A while has passed, but my excitement still keeps high, since the InfoSoc Workshop on Contract Visualisation, paired with Legal Design Jam, offered by wonderful Stefania Passera, Concept Designer & Visualizer, PhD Researcher at the Aalto Univeristy. In this short post I won’t be summarising her argument, but share the thoughts that have buzzed in my head for a week now.
The problem is: contracts are long, people don’t get them (in B2C) or think they agreed are later realise they didn’t (in B2B). Text as a tool is good, but far from perfect. To quote Passera here: ‘contracts often fail not due to legal mistakes, but communication mistakes‘. Proposed solution: let’s put pictures inside, and more generally: pay more attention to visualisation and design.
Example: passage of risk in shipping contracts (from Stefania Passera):
Question that bothers me: must contract (and actually law as well) be textual, or could it be more varied in form? In other words: is textuality a necessary feature of legal provisions; or are they embodied in text because that’s the form we historically got used to? A different set of questions, which I will not consider but state here, is on the very bottom of the post.
It is worth realising that in many instances practices of supplementing, though not yet replacing, text with pictures, in order to facilitate communication, already take place. Let me here point just to two: Creative Commons licenses and App Licences in Google Play:
However, there is a significant difference between representation of existing and textual law in a different form, and creating independent non-textual legal provisions. About a year ago, during GRIM Winter School in Stockholm, prof. Peter Dahlgren, speaking about visualisation of legal material, claimed that trade-off here is between clarity of communication and precision, with pictures being clear but imprecise, logical formulas precise but unclear, and text somewhere in the middle. So it’s best to use all to represent.
But could we use all those forms to make law?
In Polish legal theory we cherish the distinction between a legal provision (a textual unit) and a legal norm (a non-textual sollen, derived from a legal text, often from many provisions, and needing language to be stated, but not being a lingual statement in itself).
If one accepts this distinction as ontologically possible, the conclusion that follows is: law as statutory law must not necessarily be textual; if there is better form, form better realising meta objectives of stating the law, then the better norm should be chosen.
The obvious examples that come to my mind here are traffic signs or non-smoking or no dogs signs (a crossed cigarette or a dog), first being examples of post-statutory regulation, second of either communication of public law, or of contract law (if the owner of a cafe decides not to allow dogs inside). The first, however, are first explained by text in the statue.
Could one imagine a judge interpreting a picture contract clause on passing of risk (like in the first figure above) or a crossed car at the entrance to the park (to use Hart’s classical non-vehicles example?). I could. But would this interpretation be text-free, or would judge first need to textualise the picture as well? But even if so, does this mean that law needs to be text?
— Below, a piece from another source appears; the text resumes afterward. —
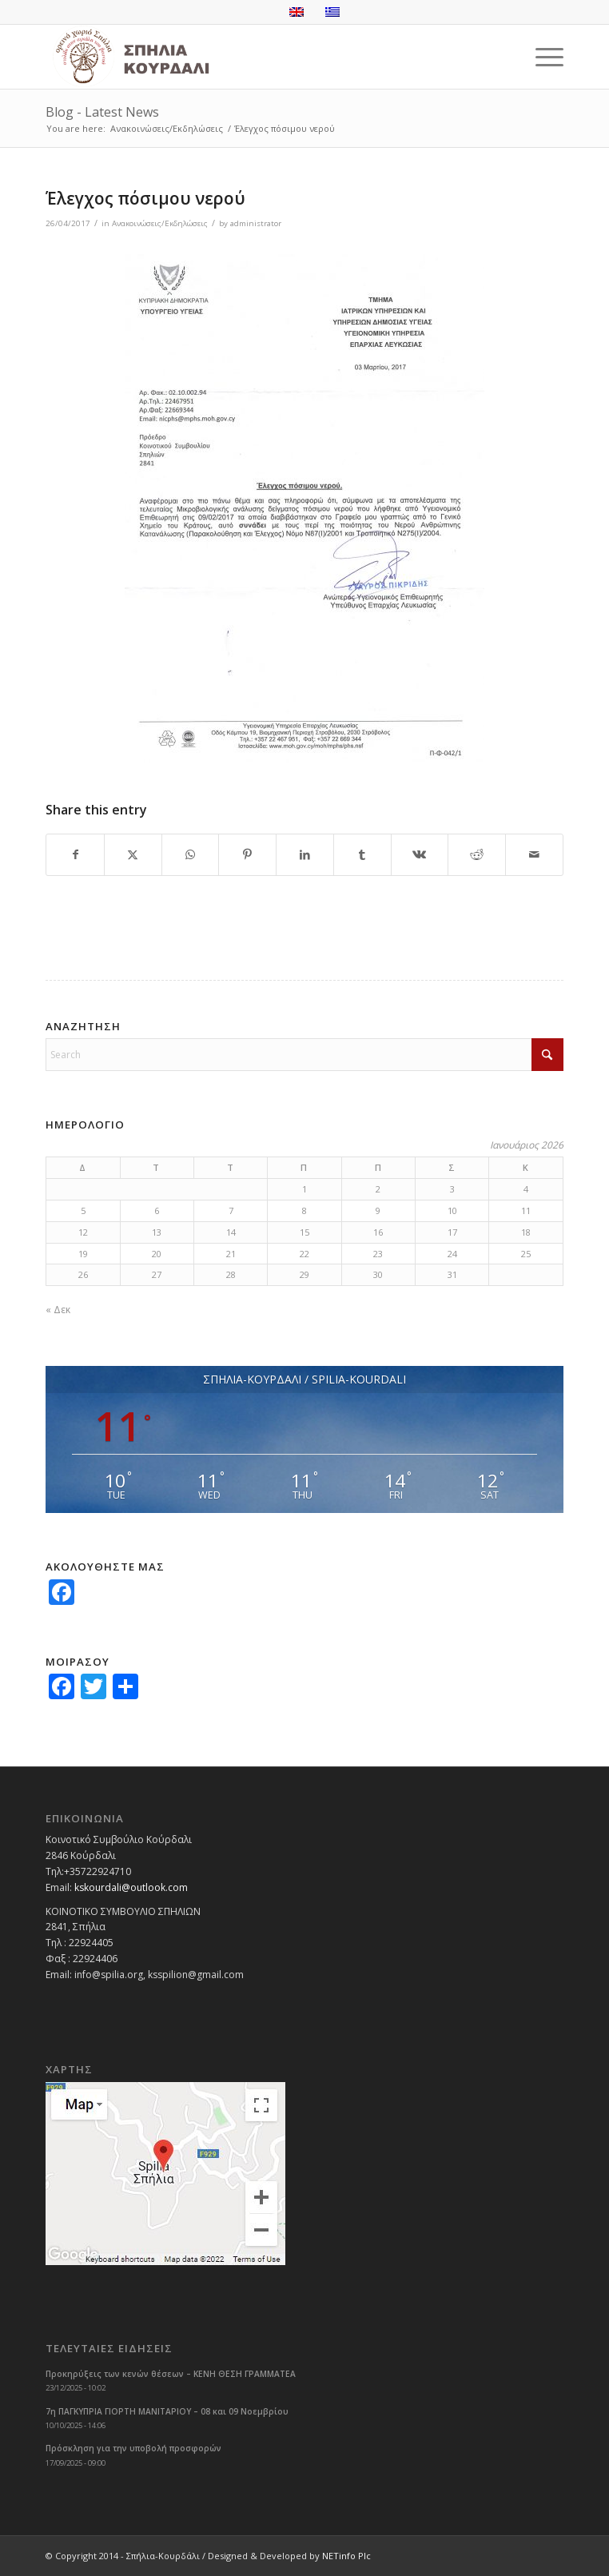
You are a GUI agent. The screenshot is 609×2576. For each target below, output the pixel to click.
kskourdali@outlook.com (131, 1887)
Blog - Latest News (102, 112)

To my mind, statutory law or ‘written’ contract do not necessarily need to be represented in text. But I’m happy to hear any criticism of this view.
Other questions here are:
1) When to replace text by pictures, when to pair one with another, and when to draft contracts in technical jargon and then separately create info-graphics to just visualise them?
2) When could it be useful to add pictures to a contract?;
3) Should it be obligatory for entrepreneurs to do so in consumer contracts? (like it is now, in some places, to e.g. draw sugar cubes on Coca-Cola cans);
4) Could using pictures help contract drafters in realising agreement’s weak points? Is there a parallel between conversion to a picture and conversion to XML, when need to clarify meaning of provisions and pictures are concerned?
All these seem like good questions for a paper to me. Feel free to take them!